── Source data ──
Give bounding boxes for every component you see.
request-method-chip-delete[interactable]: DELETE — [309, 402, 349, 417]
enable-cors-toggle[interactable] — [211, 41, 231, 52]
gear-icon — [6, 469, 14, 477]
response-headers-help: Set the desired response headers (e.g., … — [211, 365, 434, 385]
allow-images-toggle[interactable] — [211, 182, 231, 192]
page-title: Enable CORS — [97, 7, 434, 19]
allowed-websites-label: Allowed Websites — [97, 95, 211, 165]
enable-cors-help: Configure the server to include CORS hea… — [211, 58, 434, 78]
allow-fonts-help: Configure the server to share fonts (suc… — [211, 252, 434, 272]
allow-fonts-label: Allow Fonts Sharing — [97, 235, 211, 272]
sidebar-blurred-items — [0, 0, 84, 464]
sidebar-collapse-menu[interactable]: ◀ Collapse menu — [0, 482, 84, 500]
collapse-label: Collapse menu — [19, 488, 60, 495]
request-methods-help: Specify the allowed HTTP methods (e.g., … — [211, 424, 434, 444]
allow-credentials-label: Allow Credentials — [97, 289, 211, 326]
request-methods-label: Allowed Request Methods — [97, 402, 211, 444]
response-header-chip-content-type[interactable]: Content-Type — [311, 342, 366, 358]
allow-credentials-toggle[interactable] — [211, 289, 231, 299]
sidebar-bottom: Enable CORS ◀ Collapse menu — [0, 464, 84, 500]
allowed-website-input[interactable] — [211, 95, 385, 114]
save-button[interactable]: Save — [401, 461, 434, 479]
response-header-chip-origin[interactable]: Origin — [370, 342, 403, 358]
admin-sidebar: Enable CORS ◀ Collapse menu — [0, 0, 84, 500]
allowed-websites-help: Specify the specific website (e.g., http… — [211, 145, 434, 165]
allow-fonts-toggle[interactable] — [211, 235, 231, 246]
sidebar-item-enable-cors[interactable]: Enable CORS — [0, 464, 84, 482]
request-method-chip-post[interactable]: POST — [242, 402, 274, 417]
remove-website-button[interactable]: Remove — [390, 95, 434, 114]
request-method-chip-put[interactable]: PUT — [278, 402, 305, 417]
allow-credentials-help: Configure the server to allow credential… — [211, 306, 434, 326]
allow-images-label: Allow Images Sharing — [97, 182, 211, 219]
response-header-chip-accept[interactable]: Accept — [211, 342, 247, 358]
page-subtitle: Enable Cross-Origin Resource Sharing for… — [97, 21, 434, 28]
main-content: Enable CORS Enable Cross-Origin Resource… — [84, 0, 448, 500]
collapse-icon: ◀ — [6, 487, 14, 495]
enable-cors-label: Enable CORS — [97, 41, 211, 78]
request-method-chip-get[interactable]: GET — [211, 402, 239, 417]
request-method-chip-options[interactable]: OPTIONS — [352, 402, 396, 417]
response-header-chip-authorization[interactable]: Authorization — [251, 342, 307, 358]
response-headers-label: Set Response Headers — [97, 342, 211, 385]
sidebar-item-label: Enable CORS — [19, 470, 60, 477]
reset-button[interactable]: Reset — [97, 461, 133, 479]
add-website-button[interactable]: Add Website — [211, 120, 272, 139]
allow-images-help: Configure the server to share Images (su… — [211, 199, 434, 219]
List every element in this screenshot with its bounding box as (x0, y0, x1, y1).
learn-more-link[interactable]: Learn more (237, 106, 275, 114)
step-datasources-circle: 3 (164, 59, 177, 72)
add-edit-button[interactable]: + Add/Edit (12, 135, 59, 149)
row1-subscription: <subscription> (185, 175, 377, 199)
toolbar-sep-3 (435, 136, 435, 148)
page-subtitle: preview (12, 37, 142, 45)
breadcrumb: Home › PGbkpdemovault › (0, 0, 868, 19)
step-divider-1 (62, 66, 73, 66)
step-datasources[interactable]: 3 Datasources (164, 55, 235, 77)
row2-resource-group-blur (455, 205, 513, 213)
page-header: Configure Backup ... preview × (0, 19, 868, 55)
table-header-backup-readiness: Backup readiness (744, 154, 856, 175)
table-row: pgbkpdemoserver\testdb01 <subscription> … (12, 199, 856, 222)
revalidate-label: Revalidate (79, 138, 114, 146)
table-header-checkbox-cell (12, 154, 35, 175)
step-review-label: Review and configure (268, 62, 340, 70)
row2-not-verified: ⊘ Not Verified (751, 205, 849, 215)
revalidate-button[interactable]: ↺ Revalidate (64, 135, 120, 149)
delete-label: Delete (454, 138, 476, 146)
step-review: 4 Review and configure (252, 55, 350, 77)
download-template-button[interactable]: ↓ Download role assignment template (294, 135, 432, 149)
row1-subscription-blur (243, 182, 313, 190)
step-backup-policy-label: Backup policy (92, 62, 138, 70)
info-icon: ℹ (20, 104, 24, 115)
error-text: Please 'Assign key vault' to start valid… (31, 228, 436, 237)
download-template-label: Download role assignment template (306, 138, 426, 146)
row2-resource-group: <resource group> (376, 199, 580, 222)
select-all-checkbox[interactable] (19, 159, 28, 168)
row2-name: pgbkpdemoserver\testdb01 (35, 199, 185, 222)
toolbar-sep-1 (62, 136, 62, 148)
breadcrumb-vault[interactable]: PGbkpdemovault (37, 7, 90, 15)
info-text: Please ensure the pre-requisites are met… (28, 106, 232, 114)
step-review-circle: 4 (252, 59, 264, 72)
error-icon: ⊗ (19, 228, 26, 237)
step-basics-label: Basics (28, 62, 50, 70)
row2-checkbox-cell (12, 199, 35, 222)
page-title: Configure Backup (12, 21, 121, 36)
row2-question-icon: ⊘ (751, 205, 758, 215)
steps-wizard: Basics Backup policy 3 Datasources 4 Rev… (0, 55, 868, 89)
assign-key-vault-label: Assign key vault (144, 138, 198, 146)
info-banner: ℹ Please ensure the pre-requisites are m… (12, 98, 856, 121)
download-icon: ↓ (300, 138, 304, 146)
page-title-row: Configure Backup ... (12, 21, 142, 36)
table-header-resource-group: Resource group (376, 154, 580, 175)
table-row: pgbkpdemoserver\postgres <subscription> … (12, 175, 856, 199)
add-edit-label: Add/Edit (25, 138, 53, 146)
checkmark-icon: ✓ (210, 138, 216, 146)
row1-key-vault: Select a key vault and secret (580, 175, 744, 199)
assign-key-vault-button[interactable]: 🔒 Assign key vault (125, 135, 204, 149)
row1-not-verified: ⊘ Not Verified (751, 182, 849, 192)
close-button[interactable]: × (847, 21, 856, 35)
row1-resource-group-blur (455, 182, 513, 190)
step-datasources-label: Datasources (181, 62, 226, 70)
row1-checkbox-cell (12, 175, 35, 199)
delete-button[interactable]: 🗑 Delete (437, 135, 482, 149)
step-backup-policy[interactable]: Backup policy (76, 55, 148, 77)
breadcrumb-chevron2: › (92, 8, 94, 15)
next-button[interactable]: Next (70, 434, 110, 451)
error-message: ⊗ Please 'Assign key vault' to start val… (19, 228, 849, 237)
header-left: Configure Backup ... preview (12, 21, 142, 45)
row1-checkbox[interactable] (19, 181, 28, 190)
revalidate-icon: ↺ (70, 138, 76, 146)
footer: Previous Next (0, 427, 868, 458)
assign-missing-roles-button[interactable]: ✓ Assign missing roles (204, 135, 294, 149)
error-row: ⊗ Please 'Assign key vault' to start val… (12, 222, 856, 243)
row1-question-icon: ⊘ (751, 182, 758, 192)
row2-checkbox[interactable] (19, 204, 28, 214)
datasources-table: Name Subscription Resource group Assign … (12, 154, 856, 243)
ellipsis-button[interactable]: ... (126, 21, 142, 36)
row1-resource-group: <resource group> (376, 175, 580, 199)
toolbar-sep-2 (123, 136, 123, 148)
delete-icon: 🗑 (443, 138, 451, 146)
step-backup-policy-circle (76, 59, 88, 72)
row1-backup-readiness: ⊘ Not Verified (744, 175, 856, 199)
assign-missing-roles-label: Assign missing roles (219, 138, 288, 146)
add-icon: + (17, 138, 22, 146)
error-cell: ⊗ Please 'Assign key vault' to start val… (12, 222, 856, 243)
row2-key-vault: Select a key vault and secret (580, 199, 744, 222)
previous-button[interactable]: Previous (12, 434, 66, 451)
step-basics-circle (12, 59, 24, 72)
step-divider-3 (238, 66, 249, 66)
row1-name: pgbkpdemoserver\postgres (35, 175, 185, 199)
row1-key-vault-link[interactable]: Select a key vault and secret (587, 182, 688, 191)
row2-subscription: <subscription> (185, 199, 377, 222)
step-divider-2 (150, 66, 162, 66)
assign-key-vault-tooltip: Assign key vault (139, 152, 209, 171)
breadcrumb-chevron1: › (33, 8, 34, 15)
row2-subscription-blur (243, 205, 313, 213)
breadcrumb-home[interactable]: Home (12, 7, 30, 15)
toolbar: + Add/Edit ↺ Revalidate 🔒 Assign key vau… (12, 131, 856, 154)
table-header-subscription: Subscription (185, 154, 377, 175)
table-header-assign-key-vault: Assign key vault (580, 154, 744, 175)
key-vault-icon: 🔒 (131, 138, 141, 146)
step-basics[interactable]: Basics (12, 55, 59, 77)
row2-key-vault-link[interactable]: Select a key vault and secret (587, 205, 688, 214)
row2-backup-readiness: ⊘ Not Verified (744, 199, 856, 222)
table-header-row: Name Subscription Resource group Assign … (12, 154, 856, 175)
───
Where a line in the entries holds "toggle", copy that line.

enable-cors-toggle[interactable] — [211, 41, 231, 52]
allow-images-toggle[interactable] — [211, 182, 231, 192]
allow-credentials-toggle[interactable] — [211, 289, 231, 299]
allow-fonts-toggle[interactable] — [211, 235, 231, 246]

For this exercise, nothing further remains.